Department of Pathology, Children's Hospital Boston, Dana-Farber Cancer Institute and Harvard Medical School, Boston, MA 02115, USA.
Am J Surg Pathol. 2012 Aug;36(8):1165-9. doi: 10.1097/PAS.0b013e3182601d84.
Tumor-specific immunohistochemical markers are valuable in the differential diagnosis of malignant small round cell tumors (MSRCTs). The cone-rod homeobox-containing gene (CRX) is a transcription factor that is preferentially expressed in retinal photoreceptor cells. It has been shown that the CRX antibody is a good immunohistochemical marker to differentiate retinoblastoma from other intracranial MSRCTs. Outside of the central nervous system, however, the usefulness of CRX immunohistochemistry in establishing a diagnosis of metastatic retinoblastoma is uncertain, as the expression of CRX in primitive neuroectodermal tumor/Ewing sarcoma (PNET/ES), neuroblastoma, and other MSRCTs is unknown. Archival specimens from resections, core biopsies, and bone marrow biopsies of 41 neuroblastomas, 24 PNET/ES, 19 embryonal rhabdomyosarcomas, 17 alveolar rhabdomyosarcomas, 17 Wilms tumors, 14 desmoplastic small round cell tumors, 20 medulloblastomas, 9 pineal tumors, 17 melanocytic tumors (compound and Spitz nevi), and 8 retinoblastomas were immunostained for CRX. All retinoblastomas had strong diffuse nuclear immunoreactivity for CRX; 8 of the 20 medulloblastomas showed strong nuclear immunoreactivity either in occasional clusters of tumor cells or in rare single scattered tumor cells; 3 of the 9 pineal tumors showed strong nuclear immunoreactivity in approximately 40% to 50% of the tumor cells. Neuroblastomas, PNET/ES, embryonal rhabdomyosarcomas, alveolar rhabdomyosarcomas, Wilms tumors, desmoplastic small round cell tumors, and melanocytic tumors were all negative. Scant nonspecific cytoplasmic staining was observed in some tumors, mostly PNET/ES. These findings suggest that CRX is a useful marker to discriminate metastatic retinoblastoma from other, more common, MSRCTs of childhood.

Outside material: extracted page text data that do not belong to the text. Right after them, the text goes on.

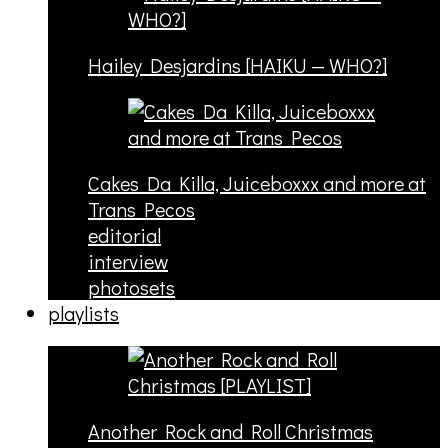
Hailey Desjardins [HAIKU — WHO?]
Cakes Da Killa, Juiceboxxx and more at
Trans Pecos
editorial
interview
photosets
playlists
Another Rock and Roll Christmas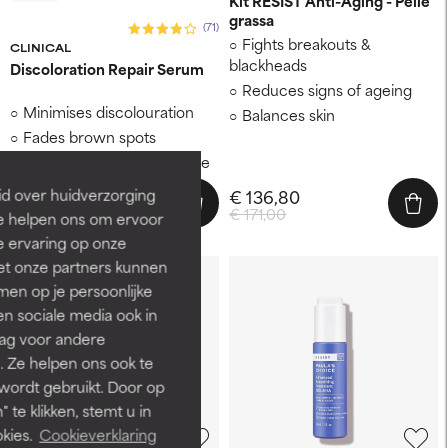
Kit RESIST Anti-Aging - Pelle
grassa
(71)
Fights breakouts &
CLINICAL
blackheads
Discoloration Repair Serum
Reduces signs of ageing
Minimises discolouration
Balances skin
Fades brown spots
Evens out patchy skin tone
id over huidverzorging
€ 136,80
€ 65,00
€ 171,00
Ze helpen ons om ervoor
e ervaring op onze
et onze partners kunnen
en op je persoonlijke
len sociale media ook in
rag voor andere
. Ze helpen ons ook te
 wordt gebruikt. Door op
 te klikken, stemt u in
kies.
Cookieverklaring
-15%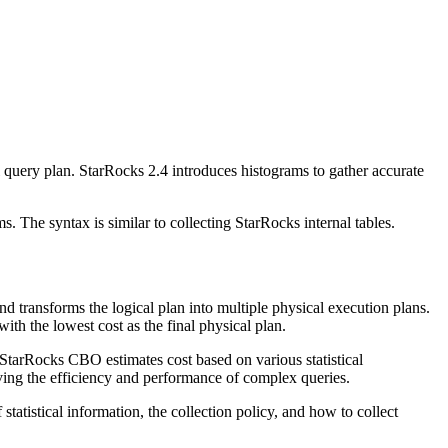
l query plan. StarRocks 2.4 introduces histograms to gather accurate
. The syntax is similar to collecting StarRocks internal tables.
nd transforms the logical plan into multiple physical execution plans.
h the lowest cost as the final physical plan.
arRocks CBO estimates cost based on various statistical
oving the efficiency and performance of complex queries.
tatistical information, the collection policy, and how to collect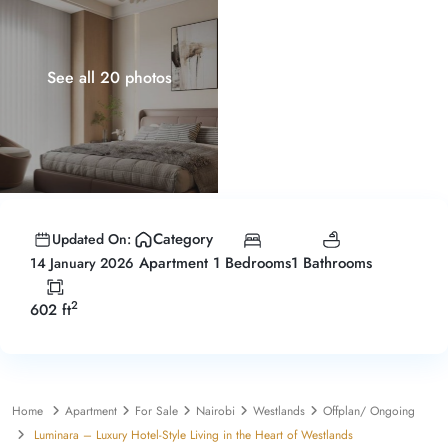
See all 20 photos
Category
Updated On:
1 Bedrooms
1 Bathrooms
Apartment
14 January 2026
2
602 ft
Home
Apartment
For Sale
Nairobi
Westlands
Offplan/ Ongoing
Luminara – Luxury Hotel-Style Living in the Heart of Westlands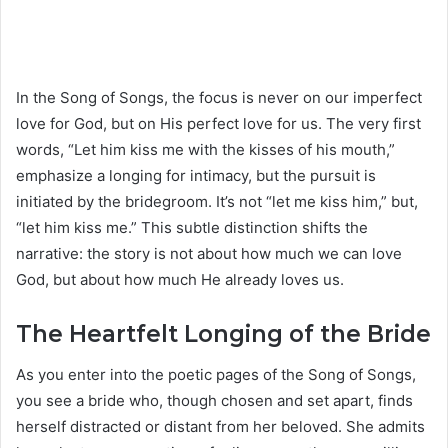
In the Song of Songs, the focus is never on our imperfect
love for God, but on His perfect love for us. The very first
words, “Let him kiss me with the kisses of his mouth,”
emphasize a longing for intimacy, but the pursuit is
initiated by the bridegroom. It’s not “let me kiss him,” but,
“let him kiss me.” This subtle distinction shifts the
narrative: the story is not about how much we can love
God, but about how much He already loves us.
The Heartfelt Longing of the Bride
As you enter into the poetic pages of the Song of Songs,
you see a bride who, though chosen and set apart, finds
herself distracted or distant from her beloved. She admits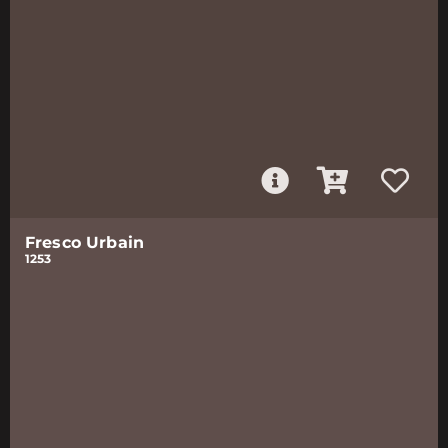
Fresco Urbain
1253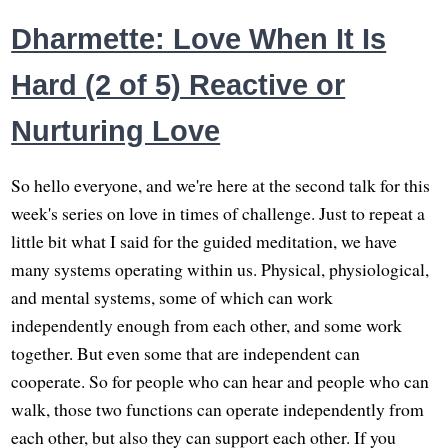
Dharmette: Love When It Is
Hard (2 of 5) Reactive or
Nurturing Love
So hello everyone, and we're here at the second talk for this
week's series on love in times of challenge. Just to repeat a
little bit what I said for the guided meditation, we have
many systems operating within us. Physical, physiological,
and mental systems, some of which can work
independently enough from each other, and some work
together. But even some that are independent can
cooperate. So for people who can hear and people who can
walk, those two functions can operate independently from
each other, but also they can support each other. If you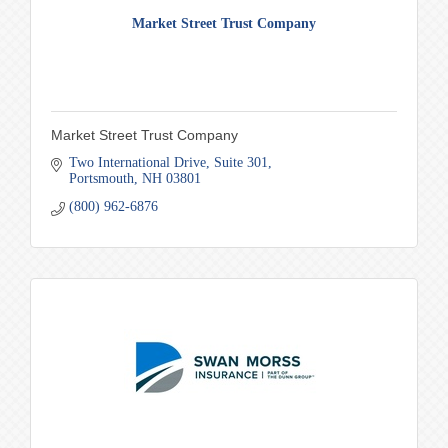
Market Street Trust Company
Market Street Trust Company
Two International Drive
Suite 301
Portsmouth
NH
03801
(800) 962-6876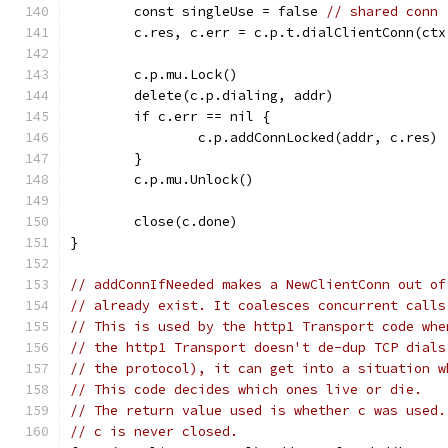
	const singleUse = false 
// shared conn
	c.res, c.err = c.p.t.dialClientConn(ct
	c.p.mu.Lock()
	delete(c.p.dialing, addr)
	if c.err == nil {
		c.p.addConnLocked(addr, c.res)
	}
	c.p.mu.Unlock()
	close(c.done)
}
// addConnIfNeeded makes a NewClientConn out of
// already exist. It coalesces concurrent calls
// This is used by the http1 Transport code whe
// the http1 Transport doesn't de-dup TCP dials
// the protocol), it can get into a situation w
// This code decides which ones live or die.
// The return value used is whether c was used.
// c is never closed.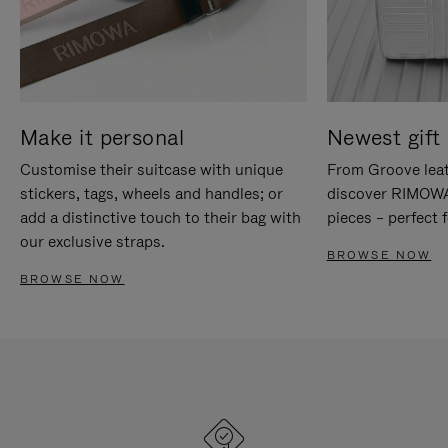
Make it personal
Newest gift 
Customise their suitcase with unique
From Groove leat
stickers, tags, wheels and handles; or
discover RIMOWA'
add a distinctive touch to their bag with
pieces – perfect f
our exclusive straps.
BROWSE NOW
BROWSE NOW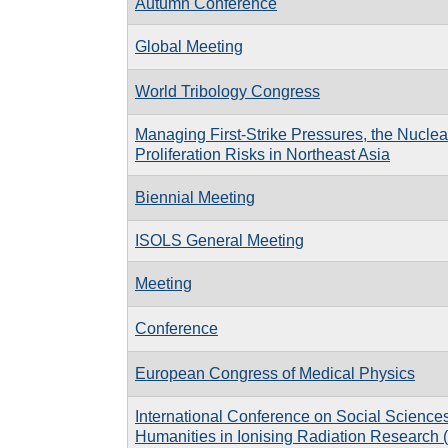
Autumn Conference
Global Meeting
World Tribology Congress
Managing First-Strike Pressures, the Nuclea
Proliferation Risks in Northeast Asia
Biennial Meeting
ISOLS General Meeting
Meeting
Conference
European Congress of Medical Physics
International Conference on Social Science
Humanities in Ionising Radiation Researc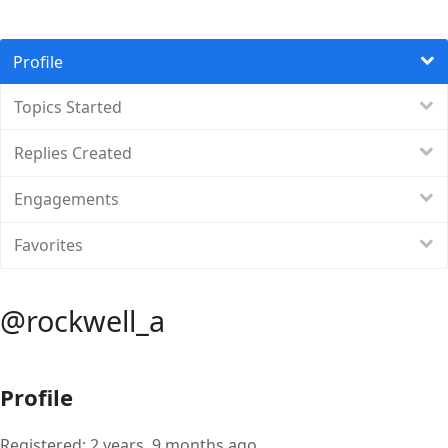
Profile
Topics Started
Replies Created
Engagements
Favorites
@rockwell_a
Profile
Registered: 2 years, 9 months ago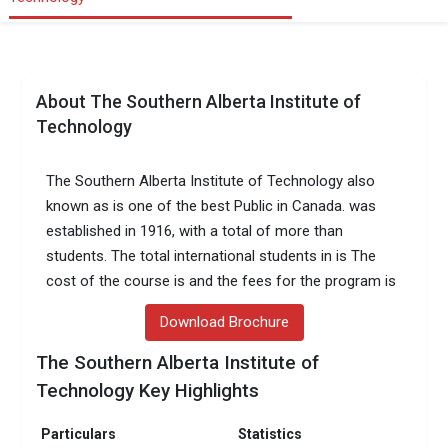
About The Southern Alberta Institute of
Technology
The Southern Alberta Institute of Technology also
known as is one of the best Public in Canada. was
established in 1916, with a total of more than
students. The total international students in is The
cost of the course is and the fees for the program is
Download Brochure
The Southern Alberta Institute of
Technology Key Highlights
Particulars
Statistics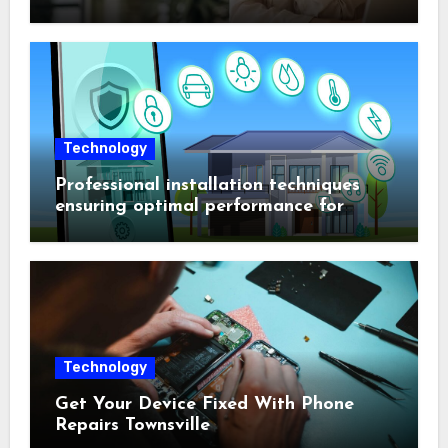
Technology
Professional installation techniques
ensuring optimal performance for
complex protection setups
Technology
Get Your Device Fixed With Phone
Repairs Townsville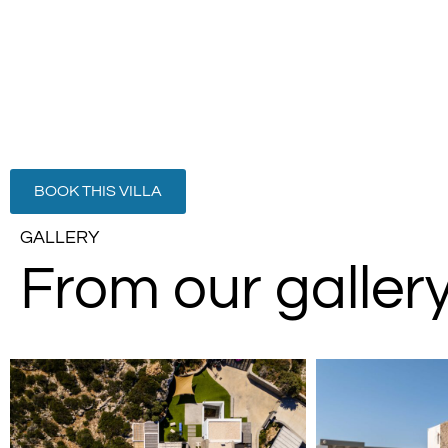
BOOK THIS VILLA
GALLERY
From our galler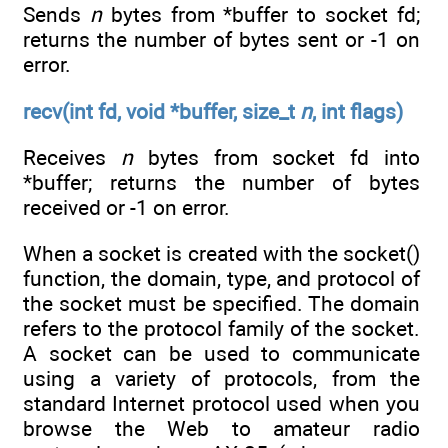
Sends
n
bytes from *buffer to socket fd;
returns the number of bytes sent or -1 on
error.
recv(int fd, void *buffer, size_t
n
, int flags)
Receives
n
bytes from socket fd into
*buffer; returns the number of bytes
received or -1 on error.
When a socket is created with the socket()
function, the domain, type, and protocol of
the socket must be specified. The domain
refers to the protocol family of the socket.
A socket can be used to communicate
using a variety of protocols, from the
standard Internet protocol used when you
browse the Web to amateur radio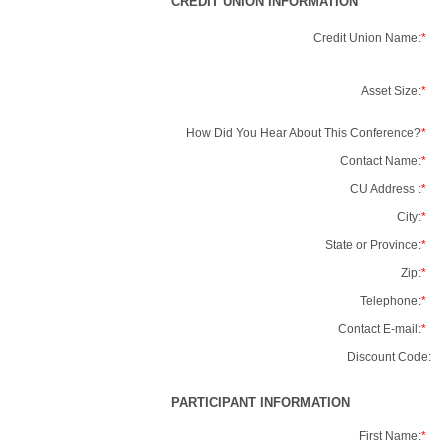
CREDIT UNION INFORMATION
Credit Union Name:
*
Asset Size:
*
How Did You Hear About This Conference?
*
Contact Name:
*
CU Address :
*
City:
*
State or Province:
*
Zip:
*
Telephone:
*
Contact E-mail:
*
Discount Code:
PARTICIPANT INFORMATION
First Name:
*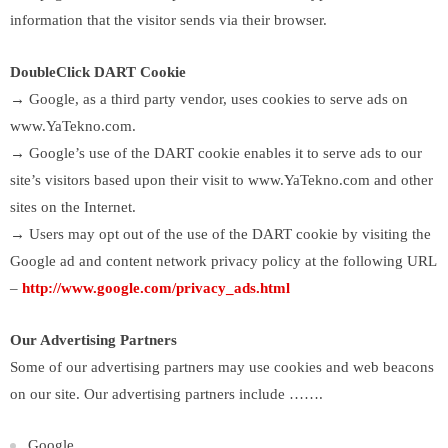
information that the visitor sends via their browser.
DoubleClick DART Cookie
→ Google, as a third party vendor, uses cookies to serve ads on
www.YaTekno.com.
→ Google’s use of the DART cookie enables it to serve ads to our
site’s visitors based upon their visit to www.YaTekno.com and other
sites on the Internet.
→ Users may opt out of the use of the DART cookie by visiting the
Google ad and content network privacy policy at the following URL
–
http://www.google.com/privacy_ads.html
Our Advertising Partners
Some of our advertising partners may use cookies and web beacons
on our site. Our advertising partners include …….
Google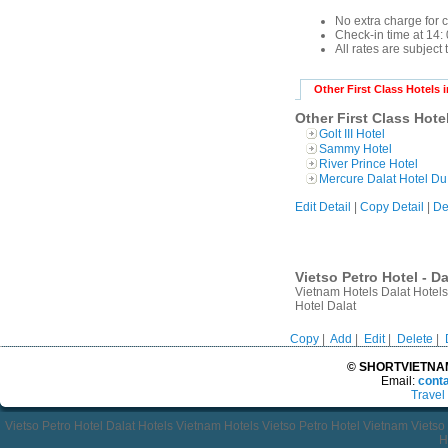
No extra charge for 
Check-in time at 14: 
All rates are subject
Other First Class Hotels i
Other First Class Hotel
Golt III Hotel
Sammy Hotel
River Prince Hotel
Mercure Dalat Hotel Du
Edit Detail
|
Copy Detail
|
De
Vietso Petro Hotel - D
Vietnam Hotels Dalat Hotels
Hotel Dalat
Copy
|
Add
|
Edit
|
Delete
|
© SHORTVIETNAMT
Email:
cont
Travel
Vietso Petro Hotel Dalat Hotels Vietnam Hotels Vietso Petro Hotel Vietnam Viets
H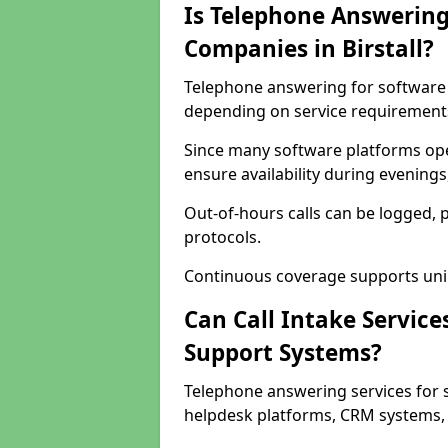
Is Telephone Answering
Companies in Birstall?
Telephone answering for software co
depending on service requirement
Since many software platforms oper
ensure availability during evening
Out-of-hours calls can be logged, 
protocols.
Continuous coverage supports unint
Can Call Intake Service
Support Systems?
Telephone answering services for s
helpdesk platforms, CRM systems, a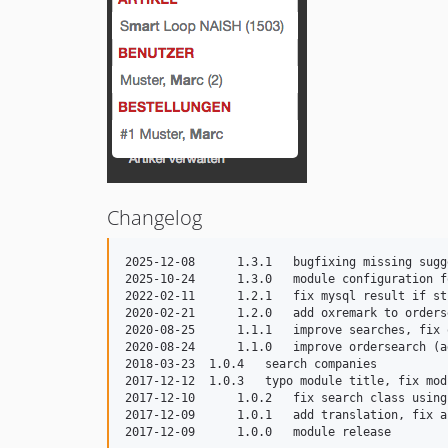
Changelog
2025-12-08	1.3.1	bugfixing missing suggestions if "show orders" is deactivated

2025-10-24	1.3.0	module configuration for all searchable fields

2022-02-11	1.2.1	fix mysql result if string is too long, set orders always active

2020-02-21	1.2.0	add oxremark to ordersearch

2020-08-25	1.1.1	improve searches, fix ordersearch

2020-08-24	1.1.0	improve ordersearch (add oxtrackcode)

2018-03-23  1.0.4   search companies

2017-12-12  1.0.3   typo module title, fix mod
2017-12-10	1.0.2	fix search class using module settings 

2017-12-09	1.0.1	add translation, fix article search oxartnum
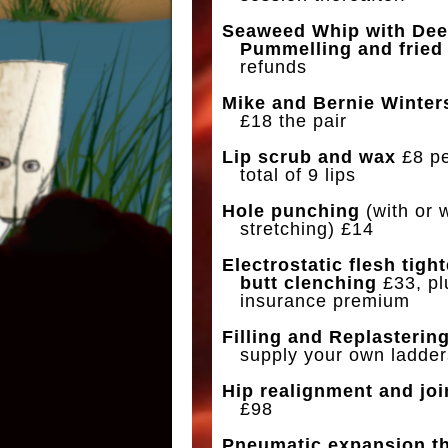
Seaweed Whip with Dee
Pummelling and fried 
refunds
Mike and Bernie Winter
£18 the pair
Lip scrub and wax
£8 per
total of 9 lips
Hole punching
(with or 
stretching) £14
Electrostatic flesh tigh
butt clenching
£33, pl
insurance premium
Filling and Replasterin
supply your own ladder
Hip realignment and joi
£98
Pneumatic expansion t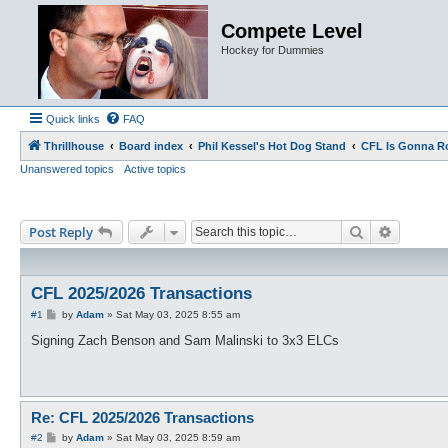
Compete Level
Hockey for Dummies
Quick links
FAQ
Thrillhouse
Board index
Phil Kessel's Hot Dog Stand
CFL Is Gonna R
Unanswered topics
Active topics
Search
Advance
Post Reply
CFL 2025/2026 Transactions
P
#1
by
Adam
»
Sat May 03, 2025 8:55 am
o
s
Signing Zach Benson and Sam Malinski to 3x3 ELCs
t
Re: CFL 2025/2026 Transactions
P
#2
by
Adam
»
Sat May 03, 2025 8:59 am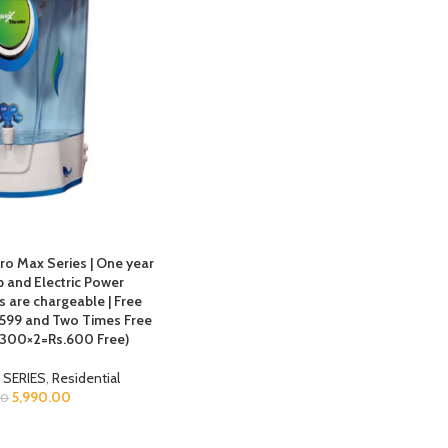
ro Max Series | One year
 and Electric Power
 are chargeable | Free
s.599 and Two Times Free
 (300×2=Rs.600 Free)
 SERIES
,
Residential
5,990.00
00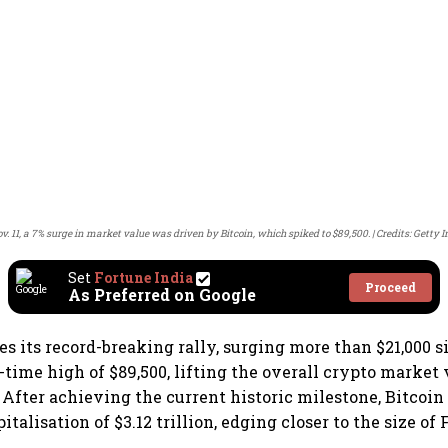
v. 11, a 7% surge in market value was driven by Bitcoin, which spiked to $89,500.
Credits: Getty 
Set
Fortune India
Proceed
As Preferred on Google
es its record-breaking rally, surging more than $21,000
all-time high of $89,500, lifting the overall crypto market
 After achieving the current historic milestone, Bitcoin
italisation of $3.12 trillion, edging closer to the size of 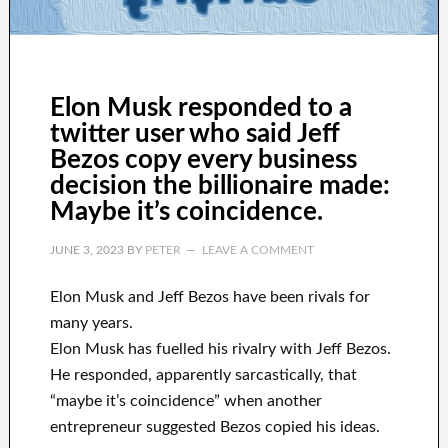
Elon Musk responded to a
twitter user who said Jeff
Bezos copy every business
decision the billionaire made:
Maybe it’s coincidence.
JUNE 3, 2023
BY
PETER
LEAVE A COMMENT
Elon Musk and Jeff Bezos have been rivals for
many years.
Elon Musk has fuelled his rivalry with Jeff Bezos.
He responded, apparently sarcastically, that
“maybe it’s coincidence” when another
entrepreneur suggested Bezos copied his ideas.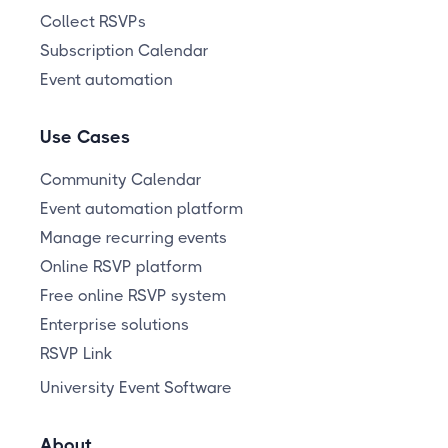
Collect RSVPs
Subscription Calendar
Event automation
Use Cases
Community Calendar
Event automation platform
Manage recurring events
Online RSVP platform
Free online RSVP system
Enterprise solutions
RSVP Link
University Event Software
About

肿瘤特异性免疫组织化学标志物在恶性小圆细胞肿瘤(MSRCTs)的鉴别诊断中具有重要价值。cone-rod 同源盒基因(CRX)是一种转录因子,优先在视网膜光感受器细胞中表达。已经表明,CRX 抗体是一种很好的免疫组织化学标志物,可将视网膜母细胞瘤与其他颅内 MSRCT 区分开来。然而,在中枢神经系统之外,CRX 免疫组织化学在确定转移性视网膜母细胞瘤的诊断中的作用尚不确定,因为 CRX 在原始神经外胚层肿瘤/尤文肉瘤(PNET/ES)、神经母细胞瘤和其他 MSRCT 中的表达尚不清楚。对 41 例神经母细胞瘤、24 例 PNET/ES、19 例胚胎性横纹肌肉瘤、17 例肺泡横纹肌肉瘤、17 例肾母细胞瘤、14 例促结缔组织增生性小圆细胞肿瘤、20 例髓母细胞瘤、9 例松果体瘤、17 例黑色素细胞瘤(复合性和 Spitz 痣)和 8 例视网膜母细胞瘤的切除标本、核心活检和骨髓活检进行了 CRX 免疫染色。所有视网膜母细胞瘤均显示 CRX 强弥漫核免疫反应性;20 例髓母细胞瘤中有 8 例在偶尔的肿瘤细胞簇或罕见的单个散在肿瘤细胞中显示强核免疫反应性;9 例松果体瘤中有 3 例在大约 40%至 50%的肿瘤细胞中显示强核免疫反应性。神经母细胞瘤、PNET/ES、胚胎性横纹肌肉瘤、肺泡横纹肌肉瘤、肾母细胞瘤、促结缔组织增生性小圆细胞肿瘤和黑色素细胞瘤均为阴性。在一些肿瘤中观察到少量非特异性细胞质染色,主要是 PNET/ES。这些发现表明,CRX 是一种有用的标志物,可将转移性视网膜母细胞瘤与其他更常见的儿童 MSRCT 区分开来。